La vie de Balian est une histoire empreinte de jalousies, de richesses, de drames et de rebondissements. Nous avons ici reconstitué les pièces de la vie de Balian et la manière dont il remit Jérusalem à Saladin.
Balian d’Ibelin
Balian, croisé de Jérusalem, issu d’une famille de grande renommée. Son entrée dans la guerre et la politique modifia le cours des croisades et de Jérusalem.
Pour comprendre l’essence de Balian d’Ibelin, il convient d’examiner d’abord l’histoire des deux mots : Balian et Ibelin.
Pour mieux situer les choses, commençons par Ibelin :
Ibelin
Connue sous le nom de Yibna par les habitants, Ibelin était un petit village palestinien comptant plusieurs milliers d’âmes. Selon un recensement de 1948, sa population atteignait environ 5 420 habitants. Ibelin était le nom donné à Yibna par les croisés. Elle se situe à environ 15 kilomètres au sud-ouest de Ramla.

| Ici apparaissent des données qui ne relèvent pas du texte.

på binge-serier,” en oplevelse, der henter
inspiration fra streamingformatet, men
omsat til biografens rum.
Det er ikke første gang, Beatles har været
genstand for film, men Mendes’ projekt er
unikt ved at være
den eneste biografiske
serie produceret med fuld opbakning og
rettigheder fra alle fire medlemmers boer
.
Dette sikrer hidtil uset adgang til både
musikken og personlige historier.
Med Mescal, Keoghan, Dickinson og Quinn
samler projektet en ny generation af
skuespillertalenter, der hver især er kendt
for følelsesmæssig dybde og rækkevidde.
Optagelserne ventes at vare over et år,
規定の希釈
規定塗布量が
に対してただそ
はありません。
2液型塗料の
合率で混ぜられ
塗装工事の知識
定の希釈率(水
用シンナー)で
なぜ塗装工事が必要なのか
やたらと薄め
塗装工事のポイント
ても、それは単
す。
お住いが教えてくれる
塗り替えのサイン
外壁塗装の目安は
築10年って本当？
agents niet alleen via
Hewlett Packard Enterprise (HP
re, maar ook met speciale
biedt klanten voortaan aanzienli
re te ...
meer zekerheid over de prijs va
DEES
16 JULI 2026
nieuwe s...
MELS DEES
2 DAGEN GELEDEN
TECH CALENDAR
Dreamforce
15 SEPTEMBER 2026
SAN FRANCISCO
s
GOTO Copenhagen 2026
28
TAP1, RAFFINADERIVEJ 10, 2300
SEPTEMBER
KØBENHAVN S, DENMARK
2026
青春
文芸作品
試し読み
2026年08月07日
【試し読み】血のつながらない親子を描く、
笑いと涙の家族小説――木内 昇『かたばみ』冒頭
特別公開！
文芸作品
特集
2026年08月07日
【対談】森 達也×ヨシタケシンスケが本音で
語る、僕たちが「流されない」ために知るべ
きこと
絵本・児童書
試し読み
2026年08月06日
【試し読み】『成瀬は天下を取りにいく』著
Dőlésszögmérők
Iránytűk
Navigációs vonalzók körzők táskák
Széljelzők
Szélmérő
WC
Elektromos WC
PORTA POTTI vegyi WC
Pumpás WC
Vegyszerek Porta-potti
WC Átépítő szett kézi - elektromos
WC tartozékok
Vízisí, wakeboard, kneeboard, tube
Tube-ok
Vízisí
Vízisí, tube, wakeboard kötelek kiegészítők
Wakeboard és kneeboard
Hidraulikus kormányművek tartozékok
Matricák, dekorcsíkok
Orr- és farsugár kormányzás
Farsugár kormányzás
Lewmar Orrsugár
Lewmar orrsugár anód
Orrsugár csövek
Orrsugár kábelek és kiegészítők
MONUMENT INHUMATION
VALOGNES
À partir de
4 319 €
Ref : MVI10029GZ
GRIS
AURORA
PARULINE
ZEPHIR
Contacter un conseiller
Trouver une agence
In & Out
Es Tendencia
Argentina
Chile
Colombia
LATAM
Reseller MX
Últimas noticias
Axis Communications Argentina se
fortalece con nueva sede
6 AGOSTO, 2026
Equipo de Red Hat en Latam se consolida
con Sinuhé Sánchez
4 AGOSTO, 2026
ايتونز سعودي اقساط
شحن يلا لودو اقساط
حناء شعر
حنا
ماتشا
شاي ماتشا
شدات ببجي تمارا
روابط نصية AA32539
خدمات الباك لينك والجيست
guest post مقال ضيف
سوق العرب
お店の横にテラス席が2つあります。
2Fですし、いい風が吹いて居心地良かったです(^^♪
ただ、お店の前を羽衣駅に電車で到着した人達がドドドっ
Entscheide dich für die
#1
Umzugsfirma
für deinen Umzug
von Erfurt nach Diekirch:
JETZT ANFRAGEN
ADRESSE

Yibna, ou Ibelin, était désignée sous les noms de Yavneh et Jabneh dans les textes hébraïques, ce qui atteste l’existence de cette localité depuis l’âge du Bronze. De nombreux historiens évoquent Yibna comme un lieu au cœur de diverses activités religieuses et comme un carrefour de différentes ethnicités.
Ibelin est surtout connue pour un château qui y fut édifié dans les années 1100. Ce château fut construit par le roi de Jérusalem, Foulque, en 1141. Au XIIe siècle, Ibelin connut l’essor et la chute des croisés, et passa finalement entre les mains du souverain musulman Saladin. Le dernier croisé à tenir le château fut Balian.
Balian
Balian (1143 – 1193) d’Ibelin porte de nombreux noms et titres. Les plus célèbres sont Barisan le Jeune, baron d’Ibelin, Balian le Jeune, Balian II, Balian de Ramla et Balian de Naplouse.

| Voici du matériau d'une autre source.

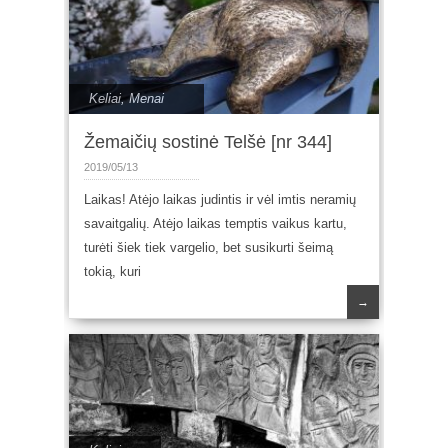
Keliai
,
Menai
Žemaičių sostinė Telšė [nr 344]
2019/05/13
Laikas! Atėjo laikas judintis ir vėl imtis neramių
savaitgalių. Atėjo laikas temptis vaikus kartu,
turėti šiek tiek vargelio, bet susikurti šeimą
tokią, kuri
→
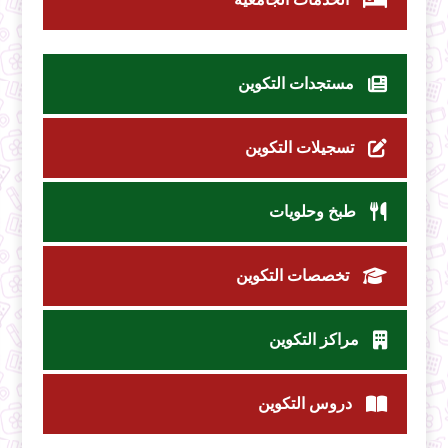
مستجدات التكوين
تسجيلات التكوين
طبخ وحلويات
تخصصات التكوين
مراكز التكوين
دروس التكوين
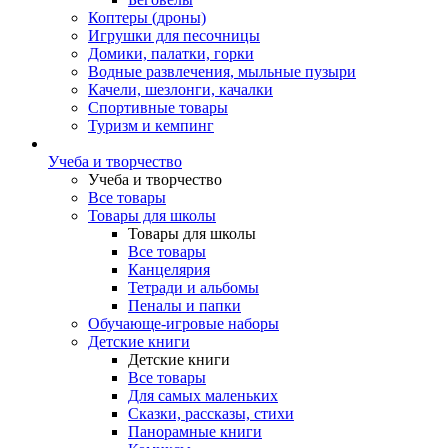
Коптеры (дроны)
Игрушки для песочницы
Домики, палатки, горки
Водные развлечения, мыльные пузыри
Качели, шезлонги, качалки
Спортивные товары
Туризм и кемпинг
Учеба и творчество
Учеба и творчество
Все товары
Товары для школы
Товары для школы
Все товары
Канцелярия
Тетради и альбомы
Пеналы и папки
Обучающе-игровые наборы
Детские книги
Детские книги
Все товары
Для самых маленьких
Сказки, рассказы, стихи
Панорамные книги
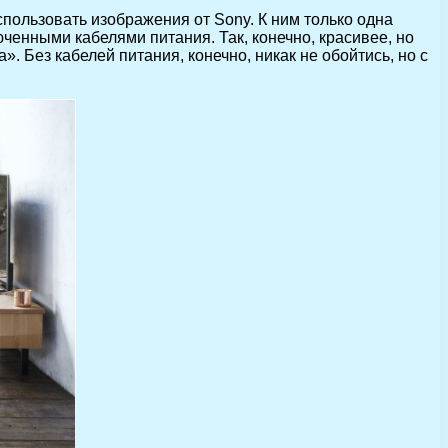
пользовать изображения от Sony. К ним только одна
юченными кабелями питания. Так, конечно, красивее, но
 Без кабелей питания, конечно, никак не обойтись, но с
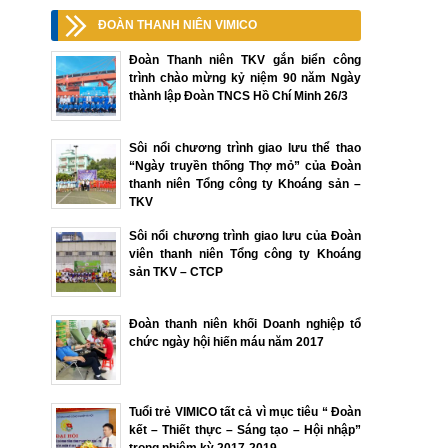
ĐOÀN THANH NIÊN VIMICO
Đoàn Thanh niên TKV gắn biển công
trình chào mừng kỷ niệm 90 năm Ngày
thành lập Đoàn TNCS Hồ Chí Minh 26/3
Sôi nổi chương trình giao lưu thể thao
“Ngày truyền thống Thợ mỏ” của Đoàn
thanh niên Tổng công ty Khoáng sản –
TKV
Sôi nổi chương trình giao lưu của Đoàn
viên thanh niên Tổng công ty Khoáng
sản TKV – CTCP
Đoàn thanh niên khối Doanh nghiệp tổ
chức ngày hội hiến máu năm 2017
Tuổi trẻ VIMICO tất cả vì mục tiêu “ Đoàn
kết – Thiết thực – Sáng tạo – Hội nhập”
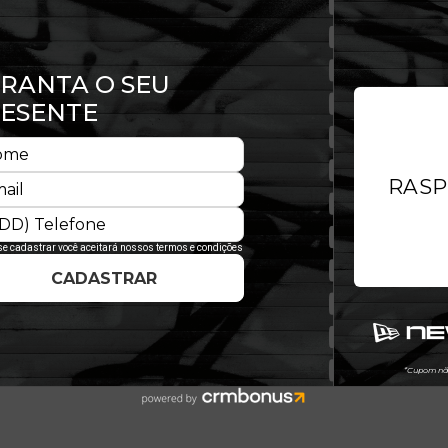
de relançarmos o primeiro formato
Original Fit, inspirado no formato
z moda e que está voltando com muita
w Era® 9FIFTY™ OF é confeccionado em
a® na lateral esquerda. As vias
eis por dissipar a umidade e garantem
o resistente, conta com costuras
abilidade. O 9FIFTY™ Original Fit vem
urto, a copa do boné vem um pouco
o FIT que não cobre as orelhas e tem
 é prático e garante um ajuste
inventamos um clássico. Prove esse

Dans les sources latines, son nom apparaît sous les formes Balian, Barisan, Barisanus, Balianus, Balisan, Balian défenseur de Jérusalem et Balisanus. Certaines sources arabes le nomment Balian ibn Barzan, ce qui se traduit par « Balian, fils de Barzan (ou Barisan) ». Nul doute que Balian fut une figure majeure de l’histoire de Jérusalem et des guerres de croisade.
Balian était le plus jeune fils de Barisan d’Ibelin. Barisan fut le fondateur de la famille d’Ibelin. On pensait que Barisan était originaire du nord de l’Italie. Certains ont également émis l’hypothèse qu’il descendait des vicomtes du Puiset de Chartres, en France.

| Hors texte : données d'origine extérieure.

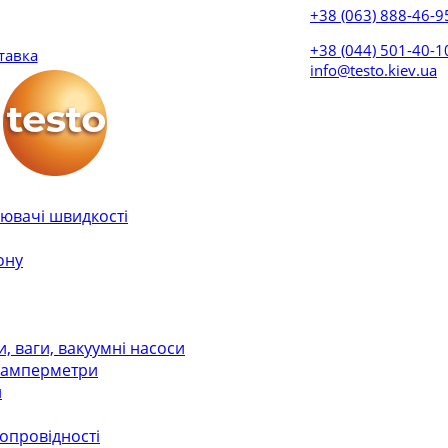
+38 (063) 888-46-9
+38 (044) 501-40-
тавка
info@testo.kiev.ua
ювачі швидкості
ону
 ваги, вакуумні насоси
, амперметри
и
лопровідності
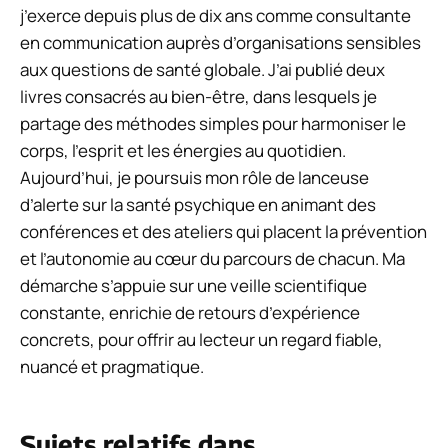
j’exerce depuis plus de dix ans comme consultante
en communication auprès d’organisations sensibles
aux questions de santé globale. J’ai publié deux
livres consacrés au bien-être, dans lesquels je
partage des méthodes simples pour harmoniser le
corps, l’esprit et les énergies au quotidien.
Aujourd’hui, je poursuis mon rôle de lanceuse
d’alerte sur la santé psychique en animant des
conférences et des ateliers qui placent la prévention
et l’autonomie au cœur du parcours de chacun. Ma
démarche s’appuie sur une veille scientifique
constante, enrichie de retours d’expérience
concrets, pour offrir au lecteur un regard fiable,
nuancé et pragmatique.
Sujets relatifs dans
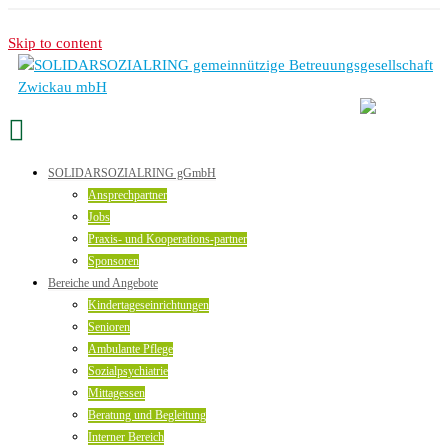
Skip to content
SOLIDARSOZIALRING gGmbH
Ansprechpartner
Jobs
Praxis- und Kooperations-partner
Sponsoren
Bereiche und Angebote
Kindertageseinrichtungen
Senioren
Ambulante Pflege
Sozialpsychiatrie
Mittagessen
Beratung und Begleitung
Interner Bereich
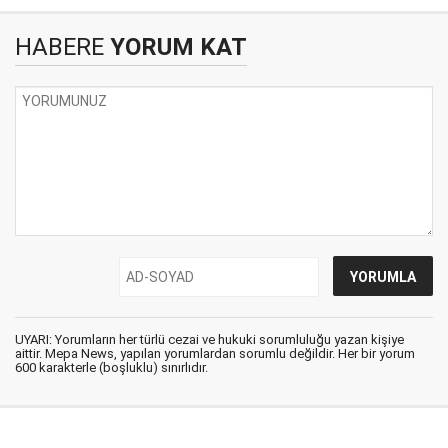
HABERE
YORUM KAT
UYARI: Yorumların her türlü cezai ve hukuki sorumluluğu yazan kişiye
aittir. Mepa News, yapılan yorumlardan sorumlu değildir. Her bir yorum
600 karakterle (boşluklu) sınırlıdır.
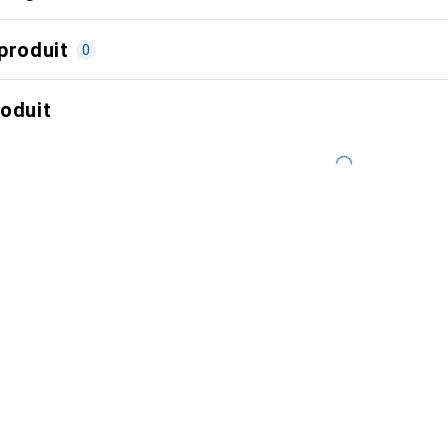
produit
0
roduit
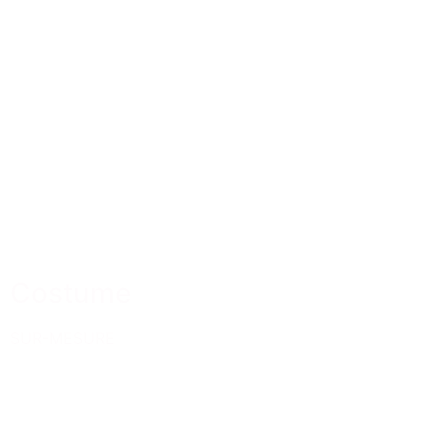
Costume
SUR-MESURE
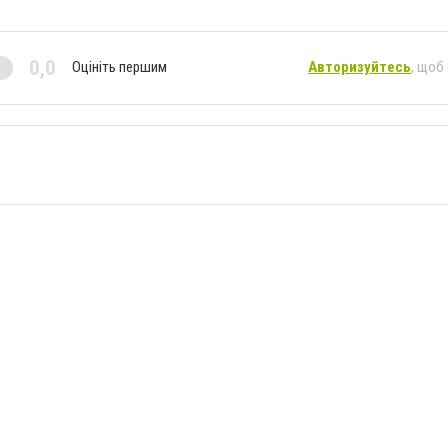
0,0
Оцініть першим
Авторизуйтесь
, щоб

Il était un personnage important des croisades menées par le roi Foulque. Ce dernier, impressionné par les services rendus par Barisan, lui offrit le château d’Ibelin, où celui-ci établit les fondations de sa lignée.
Barisan épousa Helvis, héritière de Ramla, intégrant ainsi Ramla au patrimoine familial. Barisan et Helvis eurent cinq enfants : Baudouin, Hugues, Ermengarde, Stéphanie et Balian. De ce dernier, Balian était le benjamin. En l’espace de deux générations seulement, la famille d’Ibelin devint l’une des plus puissantes du royaume de Jérusalem et de Chypre.
Balian épousa Marie Comnène, veuve du roi Amaury Ier. Celle-ci étant héritière de Naplouse, Balian, après son mariage, accéda au gouvernement de cette seigneurie. Parmi d’autres changements, Balian devint également le beau-père d’Isabelle, fille de Marie et d’Amaury.
L’histoire présente Balian comme un époux et beau-père loyal. Il déploya de grands efforts pour faire valoir les droits de sa belle-fille.
Le destin avait d’autres projets pour lui. Cette époque de la royauté et de la chute de Jérusalem est riche en péripéties, égoïsmes et jalousies. Les personnages influents de l’époque croyaient fermement à la poursuite de leurs intérêts personnels et à l’accumulation de richesses. C’est la cause principale de la chute de Jérusalem entre les mains des croisés.
La guerre civile de Jérusalem
Pour comprendre l’ensemble du rôle de Balian dans les croisades et sa vie à Ibelin, il importe de saisir les conditions et la situation politique de son époque.
Le règne du roi Amaury
Jérusalem était sous la couronne d’Amaury après la mort du roi Foulque en 1143. Le roi Amaury avait épousé Marie Comnène. Sous son règne, Jérusalem s’allia à l’Empire byzantin. Les relations commerciales et diplomatiques étaient bonnes.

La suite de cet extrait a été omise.